The jury determined that Ford was liable to Plaintiffs on their claim that the Explorer’s cruise control was defective and awarded Watson $15 million in compensatory damages and the Estate of Carter $3 million in compensatory damages. Thereafter, Ford appealed, asserting the trial court erred in “. . . qualifying Bill Williams as an expert in cruise control systems[,] allowing Dr. Anderson’s testimony regarding EMI and alternative feasible design[, and] allowing evidence of other incidents of sudden acceleration in Explorers.”

Yesterday, on those grounds, the Supreme Court granted Ford’s appeal. In an opinion authored by Chief Justice Jean Toal, the South Carolina Supreme Court agreed with Ford and found that the trial court committed prejudicial error in allowing evidence at trial that did not meet the threshold admissibility requirements in South Carolina. It should be noted that South Carolina has not adopted the Daubert test and instead follows its own test set forth in State v. Council, 335 S.C. 1, 20, 515 S.E.2d 515, 518 (1999) and its progeny. Under that test, South Carolina courts have generally been fairly liberal in qualifying experts to testify at trial, and motions to exclude brought under State v. Council are not often granted.

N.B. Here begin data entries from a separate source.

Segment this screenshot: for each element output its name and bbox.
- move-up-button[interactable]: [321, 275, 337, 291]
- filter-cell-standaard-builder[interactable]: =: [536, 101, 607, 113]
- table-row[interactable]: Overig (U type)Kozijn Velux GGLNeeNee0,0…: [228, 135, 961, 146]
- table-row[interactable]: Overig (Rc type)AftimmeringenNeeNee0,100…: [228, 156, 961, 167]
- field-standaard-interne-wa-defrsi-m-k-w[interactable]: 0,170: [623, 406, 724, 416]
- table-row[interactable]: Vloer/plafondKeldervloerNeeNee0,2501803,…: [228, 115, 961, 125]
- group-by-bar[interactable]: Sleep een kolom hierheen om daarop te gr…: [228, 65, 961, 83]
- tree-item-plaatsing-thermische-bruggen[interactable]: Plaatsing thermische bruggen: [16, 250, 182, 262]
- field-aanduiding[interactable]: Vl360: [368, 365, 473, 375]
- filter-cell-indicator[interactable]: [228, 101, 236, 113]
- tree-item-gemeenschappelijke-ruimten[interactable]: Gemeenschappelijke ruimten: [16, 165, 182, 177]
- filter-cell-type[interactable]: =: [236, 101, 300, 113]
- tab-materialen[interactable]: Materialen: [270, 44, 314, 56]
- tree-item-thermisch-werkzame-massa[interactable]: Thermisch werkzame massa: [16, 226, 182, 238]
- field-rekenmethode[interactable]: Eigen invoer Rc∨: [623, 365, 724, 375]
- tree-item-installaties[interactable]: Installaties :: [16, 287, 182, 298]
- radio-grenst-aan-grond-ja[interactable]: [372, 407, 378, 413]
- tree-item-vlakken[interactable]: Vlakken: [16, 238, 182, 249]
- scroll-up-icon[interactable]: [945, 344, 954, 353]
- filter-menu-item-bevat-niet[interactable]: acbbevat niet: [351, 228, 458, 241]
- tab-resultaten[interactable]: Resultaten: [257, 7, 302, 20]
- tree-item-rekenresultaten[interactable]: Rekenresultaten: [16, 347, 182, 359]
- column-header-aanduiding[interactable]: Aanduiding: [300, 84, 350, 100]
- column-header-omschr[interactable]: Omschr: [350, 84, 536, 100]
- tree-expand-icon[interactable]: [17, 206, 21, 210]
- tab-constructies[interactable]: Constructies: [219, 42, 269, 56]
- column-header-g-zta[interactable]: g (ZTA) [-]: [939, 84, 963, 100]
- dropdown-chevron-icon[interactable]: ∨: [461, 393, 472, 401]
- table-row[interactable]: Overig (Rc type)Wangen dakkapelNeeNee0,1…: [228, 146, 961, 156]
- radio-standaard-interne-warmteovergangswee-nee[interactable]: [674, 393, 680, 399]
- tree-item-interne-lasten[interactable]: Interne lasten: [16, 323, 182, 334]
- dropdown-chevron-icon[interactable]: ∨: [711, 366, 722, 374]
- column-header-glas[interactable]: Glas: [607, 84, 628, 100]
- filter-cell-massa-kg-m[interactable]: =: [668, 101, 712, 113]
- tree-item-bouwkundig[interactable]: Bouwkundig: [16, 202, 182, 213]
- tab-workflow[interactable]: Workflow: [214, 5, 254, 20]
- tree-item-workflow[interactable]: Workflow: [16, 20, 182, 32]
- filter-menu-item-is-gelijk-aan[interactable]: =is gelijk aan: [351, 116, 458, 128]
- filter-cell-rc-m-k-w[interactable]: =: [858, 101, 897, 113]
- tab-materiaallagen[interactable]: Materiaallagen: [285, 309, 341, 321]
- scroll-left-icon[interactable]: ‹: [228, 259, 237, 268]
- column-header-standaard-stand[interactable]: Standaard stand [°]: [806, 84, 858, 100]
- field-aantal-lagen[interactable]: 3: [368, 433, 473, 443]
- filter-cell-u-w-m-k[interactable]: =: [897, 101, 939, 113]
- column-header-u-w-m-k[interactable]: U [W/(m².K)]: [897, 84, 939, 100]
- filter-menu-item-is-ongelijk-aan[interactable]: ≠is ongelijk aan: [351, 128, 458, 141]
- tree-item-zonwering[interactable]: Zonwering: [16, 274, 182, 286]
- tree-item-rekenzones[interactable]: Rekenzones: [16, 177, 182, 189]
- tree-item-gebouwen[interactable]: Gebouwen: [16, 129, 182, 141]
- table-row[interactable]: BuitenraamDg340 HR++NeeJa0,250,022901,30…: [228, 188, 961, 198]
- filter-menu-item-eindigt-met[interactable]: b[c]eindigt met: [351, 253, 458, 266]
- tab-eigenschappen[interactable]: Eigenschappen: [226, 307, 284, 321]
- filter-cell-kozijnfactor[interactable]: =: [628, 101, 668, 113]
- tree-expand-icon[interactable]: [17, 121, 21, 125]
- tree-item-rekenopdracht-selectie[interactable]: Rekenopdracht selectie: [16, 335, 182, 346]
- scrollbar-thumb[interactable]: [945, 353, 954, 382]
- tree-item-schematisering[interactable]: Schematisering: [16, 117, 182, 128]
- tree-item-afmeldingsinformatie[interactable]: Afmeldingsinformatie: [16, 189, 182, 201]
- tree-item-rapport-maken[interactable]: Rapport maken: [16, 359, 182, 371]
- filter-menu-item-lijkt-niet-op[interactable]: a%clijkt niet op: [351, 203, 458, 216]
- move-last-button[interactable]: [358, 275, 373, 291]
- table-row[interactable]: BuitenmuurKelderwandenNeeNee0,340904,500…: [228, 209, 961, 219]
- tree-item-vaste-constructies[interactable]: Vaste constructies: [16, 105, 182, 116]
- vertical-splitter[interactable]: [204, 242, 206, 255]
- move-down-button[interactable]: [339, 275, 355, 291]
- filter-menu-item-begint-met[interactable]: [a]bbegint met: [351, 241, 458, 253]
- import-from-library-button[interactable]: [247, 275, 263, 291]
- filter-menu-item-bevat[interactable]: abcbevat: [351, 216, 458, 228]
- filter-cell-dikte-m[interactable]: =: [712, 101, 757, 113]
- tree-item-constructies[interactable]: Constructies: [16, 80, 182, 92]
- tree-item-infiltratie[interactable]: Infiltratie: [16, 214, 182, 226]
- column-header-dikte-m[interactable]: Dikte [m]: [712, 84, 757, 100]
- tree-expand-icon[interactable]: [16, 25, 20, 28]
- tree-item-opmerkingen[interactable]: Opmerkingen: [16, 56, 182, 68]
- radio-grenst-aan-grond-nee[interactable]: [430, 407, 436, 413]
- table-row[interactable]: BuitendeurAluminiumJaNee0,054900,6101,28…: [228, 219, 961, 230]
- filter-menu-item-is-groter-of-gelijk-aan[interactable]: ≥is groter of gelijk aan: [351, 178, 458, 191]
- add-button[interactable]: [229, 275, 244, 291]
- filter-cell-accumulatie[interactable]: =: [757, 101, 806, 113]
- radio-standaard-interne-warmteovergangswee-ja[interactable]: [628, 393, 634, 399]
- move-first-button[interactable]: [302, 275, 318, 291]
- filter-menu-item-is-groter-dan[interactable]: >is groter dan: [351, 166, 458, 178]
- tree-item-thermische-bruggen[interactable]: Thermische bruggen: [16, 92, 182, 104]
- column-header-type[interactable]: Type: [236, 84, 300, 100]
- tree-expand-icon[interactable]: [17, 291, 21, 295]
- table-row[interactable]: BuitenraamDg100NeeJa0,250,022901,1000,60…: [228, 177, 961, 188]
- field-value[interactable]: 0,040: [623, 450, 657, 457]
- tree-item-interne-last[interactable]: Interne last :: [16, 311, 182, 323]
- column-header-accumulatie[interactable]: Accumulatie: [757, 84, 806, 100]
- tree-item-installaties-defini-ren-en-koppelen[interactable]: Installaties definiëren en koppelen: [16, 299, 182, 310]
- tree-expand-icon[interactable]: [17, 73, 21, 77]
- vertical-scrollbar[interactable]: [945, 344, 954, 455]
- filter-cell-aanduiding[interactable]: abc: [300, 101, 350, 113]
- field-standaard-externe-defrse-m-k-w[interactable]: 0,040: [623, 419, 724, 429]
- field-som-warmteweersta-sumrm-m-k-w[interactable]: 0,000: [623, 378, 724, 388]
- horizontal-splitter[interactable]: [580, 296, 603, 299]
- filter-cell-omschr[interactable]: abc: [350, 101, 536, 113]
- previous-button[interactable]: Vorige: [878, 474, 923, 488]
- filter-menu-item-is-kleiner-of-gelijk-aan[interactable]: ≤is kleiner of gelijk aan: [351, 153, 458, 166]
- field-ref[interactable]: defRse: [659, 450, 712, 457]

The Court set forth the three preliminary findings that all trial courts must make in South Carolina before a jury may consider expert testimony: (1) the subject matter is beyond the ordinary knowledge of the jury, (2) the expert has the requisite knowledge and skill to qualify as an expert in the particular subject matter, and (3) the substance of the testimony is reliable.

The Court first found that there was “no evidence to support the trial court’s qualification of [Bill] Williams as a expert in cruise control systems” because Williams had no professional experience working on cruise control systems prior to litigation, had not conducted any comparison of the Explorer’s cruise control system to any other system, and had not taught or published papers on cruise control systems.

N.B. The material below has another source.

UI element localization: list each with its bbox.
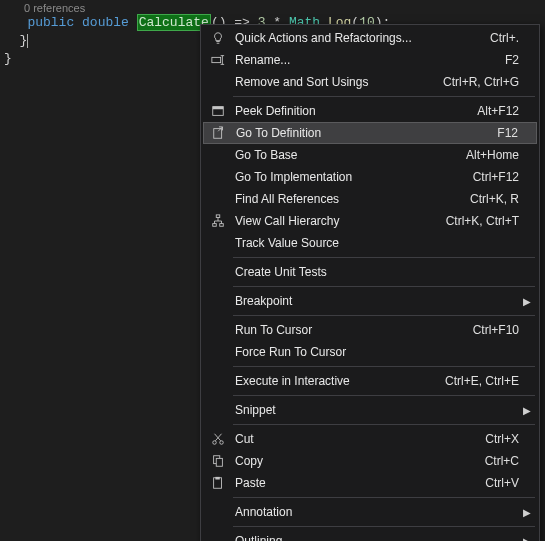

Next, the Court found that the “trial court erred in admitting Dr. Anderson’s testimony as to both an alternative feasible design and his EMI theory.” In so doing, the Court stated that Dr. Anderson was not qualified to testify on that subject matter because “[h]e had no experience in the automobile industry, never studied a cruise control system, and never designed any component of a cruise control system.” Further, the Court found his testimony unreliable because he provided no support for his conclusion that an alternative design would have cured the alleged defect. With respect to Dr. Anderson’s EMI theory, the Court rejected his testimony because his theory had not been peer reviewed, his theory had not been tested, Dr. Anderson stated he could not replicate the alleged EMI or tell where it originated or what parts it affected.

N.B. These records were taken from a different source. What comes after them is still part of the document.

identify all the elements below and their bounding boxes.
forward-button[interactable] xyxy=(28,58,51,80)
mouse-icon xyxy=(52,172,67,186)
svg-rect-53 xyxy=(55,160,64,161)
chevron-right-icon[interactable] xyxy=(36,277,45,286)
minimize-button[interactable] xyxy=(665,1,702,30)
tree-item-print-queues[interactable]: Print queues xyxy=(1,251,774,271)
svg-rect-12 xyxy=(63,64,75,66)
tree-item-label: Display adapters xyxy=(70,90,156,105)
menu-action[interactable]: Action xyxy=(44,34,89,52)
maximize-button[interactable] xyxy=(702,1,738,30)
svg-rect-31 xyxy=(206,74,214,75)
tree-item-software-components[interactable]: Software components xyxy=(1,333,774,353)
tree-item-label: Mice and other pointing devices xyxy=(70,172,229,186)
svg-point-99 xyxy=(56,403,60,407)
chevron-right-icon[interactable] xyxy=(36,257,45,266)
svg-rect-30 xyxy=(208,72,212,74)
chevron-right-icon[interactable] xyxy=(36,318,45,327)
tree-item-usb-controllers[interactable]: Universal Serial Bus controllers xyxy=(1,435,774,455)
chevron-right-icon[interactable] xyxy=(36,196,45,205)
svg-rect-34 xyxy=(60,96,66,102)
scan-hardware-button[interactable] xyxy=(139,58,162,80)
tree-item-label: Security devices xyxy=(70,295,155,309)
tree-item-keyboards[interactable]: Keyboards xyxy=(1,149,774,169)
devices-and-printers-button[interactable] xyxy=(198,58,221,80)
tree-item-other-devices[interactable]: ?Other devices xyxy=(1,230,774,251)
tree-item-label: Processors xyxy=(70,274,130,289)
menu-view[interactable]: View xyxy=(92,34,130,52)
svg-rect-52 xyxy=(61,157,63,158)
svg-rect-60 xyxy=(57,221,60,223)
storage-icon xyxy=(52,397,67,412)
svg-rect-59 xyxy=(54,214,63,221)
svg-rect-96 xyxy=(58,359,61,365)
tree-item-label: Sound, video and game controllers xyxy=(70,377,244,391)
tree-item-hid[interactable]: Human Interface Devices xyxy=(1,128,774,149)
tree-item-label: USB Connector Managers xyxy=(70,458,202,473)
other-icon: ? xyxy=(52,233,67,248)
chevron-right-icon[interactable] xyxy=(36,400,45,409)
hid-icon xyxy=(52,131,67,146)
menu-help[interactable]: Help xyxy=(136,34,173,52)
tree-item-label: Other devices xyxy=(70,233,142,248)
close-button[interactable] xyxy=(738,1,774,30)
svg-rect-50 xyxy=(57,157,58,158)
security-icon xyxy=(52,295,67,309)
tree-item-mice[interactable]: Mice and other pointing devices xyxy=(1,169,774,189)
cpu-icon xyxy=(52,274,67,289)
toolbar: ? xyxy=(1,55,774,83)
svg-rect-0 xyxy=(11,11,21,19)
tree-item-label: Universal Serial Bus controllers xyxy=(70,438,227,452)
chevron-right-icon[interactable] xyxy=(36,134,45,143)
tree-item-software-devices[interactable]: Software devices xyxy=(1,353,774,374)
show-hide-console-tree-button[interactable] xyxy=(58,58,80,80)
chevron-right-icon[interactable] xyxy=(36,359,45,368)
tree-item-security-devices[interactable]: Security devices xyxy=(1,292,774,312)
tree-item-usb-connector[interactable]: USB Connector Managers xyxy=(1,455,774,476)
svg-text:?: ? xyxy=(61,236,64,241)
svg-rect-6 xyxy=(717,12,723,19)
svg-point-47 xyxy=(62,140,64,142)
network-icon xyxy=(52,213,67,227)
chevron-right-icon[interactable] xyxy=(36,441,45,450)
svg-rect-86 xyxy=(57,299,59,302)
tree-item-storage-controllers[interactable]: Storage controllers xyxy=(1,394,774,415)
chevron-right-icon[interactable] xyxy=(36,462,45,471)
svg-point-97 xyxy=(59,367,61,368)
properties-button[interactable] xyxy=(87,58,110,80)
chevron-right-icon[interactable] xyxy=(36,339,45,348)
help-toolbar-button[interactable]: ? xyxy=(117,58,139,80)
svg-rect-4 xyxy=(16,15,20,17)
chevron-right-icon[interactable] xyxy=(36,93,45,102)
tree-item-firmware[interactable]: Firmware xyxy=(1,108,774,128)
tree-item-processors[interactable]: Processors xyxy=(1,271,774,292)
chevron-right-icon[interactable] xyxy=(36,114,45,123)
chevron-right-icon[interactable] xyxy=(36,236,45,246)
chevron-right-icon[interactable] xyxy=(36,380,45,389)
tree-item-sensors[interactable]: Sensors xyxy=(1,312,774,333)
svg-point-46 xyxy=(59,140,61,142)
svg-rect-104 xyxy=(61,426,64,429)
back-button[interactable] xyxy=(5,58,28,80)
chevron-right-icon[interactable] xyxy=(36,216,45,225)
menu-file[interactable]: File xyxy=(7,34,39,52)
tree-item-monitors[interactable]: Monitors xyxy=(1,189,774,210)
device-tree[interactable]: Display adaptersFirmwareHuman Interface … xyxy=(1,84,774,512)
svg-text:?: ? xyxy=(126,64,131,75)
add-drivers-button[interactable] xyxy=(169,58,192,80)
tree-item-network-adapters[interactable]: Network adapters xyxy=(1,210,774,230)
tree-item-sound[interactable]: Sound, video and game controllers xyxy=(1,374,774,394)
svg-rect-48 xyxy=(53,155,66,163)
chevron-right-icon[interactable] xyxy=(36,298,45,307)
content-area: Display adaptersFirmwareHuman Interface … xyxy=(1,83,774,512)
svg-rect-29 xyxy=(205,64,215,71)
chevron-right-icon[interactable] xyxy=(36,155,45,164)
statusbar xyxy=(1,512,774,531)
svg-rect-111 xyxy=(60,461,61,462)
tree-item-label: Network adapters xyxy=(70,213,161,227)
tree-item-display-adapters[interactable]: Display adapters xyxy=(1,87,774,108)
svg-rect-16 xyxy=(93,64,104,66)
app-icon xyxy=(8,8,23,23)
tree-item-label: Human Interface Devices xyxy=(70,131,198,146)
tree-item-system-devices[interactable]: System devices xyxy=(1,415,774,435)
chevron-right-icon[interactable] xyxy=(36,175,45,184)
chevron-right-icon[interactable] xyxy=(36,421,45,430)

Finally, the Court found that the Plaintiffs had failed to show that the incidents of sudden acceleration presented were similar to the incident at issue: the Explorers were made in different years and were different models. Further, the Court found that the Plaintiffs failed to “show a similarity of causation between the malfunction in this case and the malfunction in the other incidents.”

Since the only evidence that the Plaintiffs presented to prove that the Explorer was defective was Dr. Anderson’s testimony, the Court ruled that the trial court committed prejudicial error by admitting his testimony. Further, the Court found it highly prejudicial that the Plaintiffs were allowed to present evidence of other incidents when they had not established a factual foundation to show substantial similarity. As a result, the Court reversed the jury’s verdict against Ford.

Justice Costa M. Pleicones concurred in the result only, agreeing with many of the points made by the majority but suggesting that he would have reached the same result by a different route.

(See here for some additional coverage on this matter from the Overlawyered blog and here for a brief report from Point of Law.)
(Disclosure: Gallivan, White & Boyd, P.A. was involved in the trial of this case. It represented the seat-belt supplier, a defendant that was found not liable by the jury. That said, we should also state that prior results do not constitute representations concerning potential results in other matters, the results of any case depends on the factual and legal circumstances of each, and nothing herein is intended to create any expectations of a result on the part of the reader.)